_TASK OBJECTIVE:_
Using the records below, find every line that includes "Frost" and copy it.

_SOURCE INFORMATION:_

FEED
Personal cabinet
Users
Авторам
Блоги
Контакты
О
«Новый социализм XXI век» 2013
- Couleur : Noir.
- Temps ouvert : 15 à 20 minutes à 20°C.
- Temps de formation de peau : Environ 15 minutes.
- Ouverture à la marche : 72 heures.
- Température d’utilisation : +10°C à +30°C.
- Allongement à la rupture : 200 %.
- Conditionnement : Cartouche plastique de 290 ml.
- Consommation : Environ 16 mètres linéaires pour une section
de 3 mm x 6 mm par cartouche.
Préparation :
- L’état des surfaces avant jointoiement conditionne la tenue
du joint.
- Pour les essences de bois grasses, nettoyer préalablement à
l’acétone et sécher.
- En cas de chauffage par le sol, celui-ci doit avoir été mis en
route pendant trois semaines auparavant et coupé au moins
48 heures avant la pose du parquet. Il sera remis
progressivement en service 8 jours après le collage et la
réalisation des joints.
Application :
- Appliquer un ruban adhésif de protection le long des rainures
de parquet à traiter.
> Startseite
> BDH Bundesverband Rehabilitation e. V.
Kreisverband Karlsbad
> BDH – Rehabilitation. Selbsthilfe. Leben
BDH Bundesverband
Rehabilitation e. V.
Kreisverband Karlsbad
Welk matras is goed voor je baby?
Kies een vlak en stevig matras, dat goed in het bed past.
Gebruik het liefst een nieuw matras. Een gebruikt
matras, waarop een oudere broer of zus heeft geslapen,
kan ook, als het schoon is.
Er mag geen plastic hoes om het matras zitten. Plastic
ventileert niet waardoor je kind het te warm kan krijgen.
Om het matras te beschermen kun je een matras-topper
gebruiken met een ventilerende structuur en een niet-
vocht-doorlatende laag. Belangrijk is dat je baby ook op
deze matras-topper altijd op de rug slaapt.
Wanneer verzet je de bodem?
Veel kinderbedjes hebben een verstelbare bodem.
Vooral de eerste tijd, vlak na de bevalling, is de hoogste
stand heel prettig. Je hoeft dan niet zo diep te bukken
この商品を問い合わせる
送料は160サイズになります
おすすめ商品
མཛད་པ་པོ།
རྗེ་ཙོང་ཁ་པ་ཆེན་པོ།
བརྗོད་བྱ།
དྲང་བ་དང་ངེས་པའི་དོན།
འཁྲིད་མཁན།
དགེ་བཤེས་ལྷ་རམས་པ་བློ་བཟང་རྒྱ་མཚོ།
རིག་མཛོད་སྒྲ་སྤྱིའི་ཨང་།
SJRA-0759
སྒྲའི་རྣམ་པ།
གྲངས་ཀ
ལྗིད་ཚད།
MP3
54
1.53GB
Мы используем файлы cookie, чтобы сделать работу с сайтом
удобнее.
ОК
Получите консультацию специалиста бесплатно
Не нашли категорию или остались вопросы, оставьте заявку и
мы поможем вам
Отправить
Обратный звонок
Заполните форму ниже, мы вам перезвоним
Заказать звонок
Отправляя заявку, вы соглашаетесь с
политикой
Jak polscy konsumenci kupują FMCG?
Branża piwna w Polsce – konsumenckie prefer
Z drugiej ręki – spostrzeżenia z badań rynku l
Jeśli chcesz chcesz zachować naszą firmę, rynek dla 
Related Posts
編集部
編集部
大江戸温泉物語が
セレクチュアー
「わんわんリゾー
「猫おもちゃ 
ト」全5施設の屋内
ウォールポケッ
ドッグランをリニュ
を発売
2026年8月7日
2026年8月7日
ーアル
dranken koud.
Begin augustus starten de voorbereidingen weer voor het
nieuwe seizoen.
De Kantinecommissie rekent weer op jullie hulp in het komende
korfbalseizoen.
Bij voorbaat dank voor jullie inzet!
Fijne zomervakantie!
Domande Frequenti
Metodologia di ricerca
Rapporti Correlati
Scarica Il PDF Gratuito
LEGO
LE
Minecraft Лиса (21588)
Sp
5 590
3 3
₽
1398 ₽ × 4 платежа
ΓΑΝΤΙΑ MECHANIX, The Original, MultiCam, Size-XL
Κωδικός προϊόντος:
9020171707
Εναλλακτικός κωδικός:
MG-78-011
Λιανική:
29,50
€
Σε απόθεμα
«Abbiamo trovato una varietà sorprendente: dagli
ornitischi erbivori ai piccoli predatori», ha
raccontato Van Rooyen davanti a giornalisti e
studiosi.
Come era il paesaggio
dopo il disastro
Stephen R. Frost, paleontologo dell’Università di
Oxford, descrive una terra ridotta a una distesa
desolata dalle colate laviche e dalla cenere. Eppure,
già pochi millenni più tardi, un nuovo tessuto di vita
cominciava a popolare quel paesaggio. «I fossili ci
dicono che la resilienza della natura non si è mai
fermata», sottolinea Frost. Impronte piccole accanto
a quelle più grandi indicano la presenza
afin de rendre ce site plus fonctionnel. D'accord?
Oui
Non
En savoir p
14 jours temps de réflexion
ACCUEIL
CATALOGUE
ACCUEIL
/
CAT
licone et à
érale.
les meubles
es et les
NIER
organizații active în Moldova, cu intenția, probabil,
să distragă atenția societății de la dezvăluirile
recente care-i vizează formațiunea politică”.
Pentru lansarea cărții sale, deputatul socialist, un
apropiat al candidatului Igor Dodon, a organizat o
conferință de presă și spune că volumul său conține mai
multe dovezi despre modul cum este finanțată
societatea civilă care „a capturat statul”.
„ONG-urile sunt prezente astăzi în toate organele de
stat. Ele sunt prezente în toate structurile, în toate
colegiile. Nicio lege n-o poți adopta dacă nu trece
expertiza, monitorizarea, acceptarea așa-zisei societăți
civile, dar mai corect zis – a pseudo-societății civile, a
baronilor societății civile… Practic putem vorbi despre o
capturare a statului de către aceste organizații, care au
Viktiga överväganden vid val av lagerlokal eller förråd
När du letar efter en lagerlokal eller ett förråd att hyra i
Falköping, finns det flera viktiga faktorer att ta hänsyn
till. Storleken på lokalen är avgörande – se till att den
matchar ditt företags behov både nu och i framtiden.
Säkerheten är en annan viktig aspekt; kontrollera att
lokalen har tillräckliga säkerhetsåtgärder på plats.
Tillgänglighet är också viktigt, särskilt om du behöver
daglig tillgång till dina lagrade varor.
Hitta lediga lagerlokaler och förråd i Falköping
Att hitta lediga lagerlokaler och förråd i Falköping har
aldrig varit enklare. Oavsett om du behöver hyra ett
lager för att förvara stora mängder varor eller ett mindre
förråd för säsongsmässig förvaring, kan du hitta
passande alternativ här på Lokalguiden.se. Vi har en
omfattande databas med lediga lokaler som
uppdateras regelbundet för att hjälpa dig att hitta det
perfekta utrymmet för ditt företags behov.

_YOUR SOLUTION:_
Stephen R. Frost, paleontologo dell’Università di
fermata», sottolinea Frost. Impronte piccole accanto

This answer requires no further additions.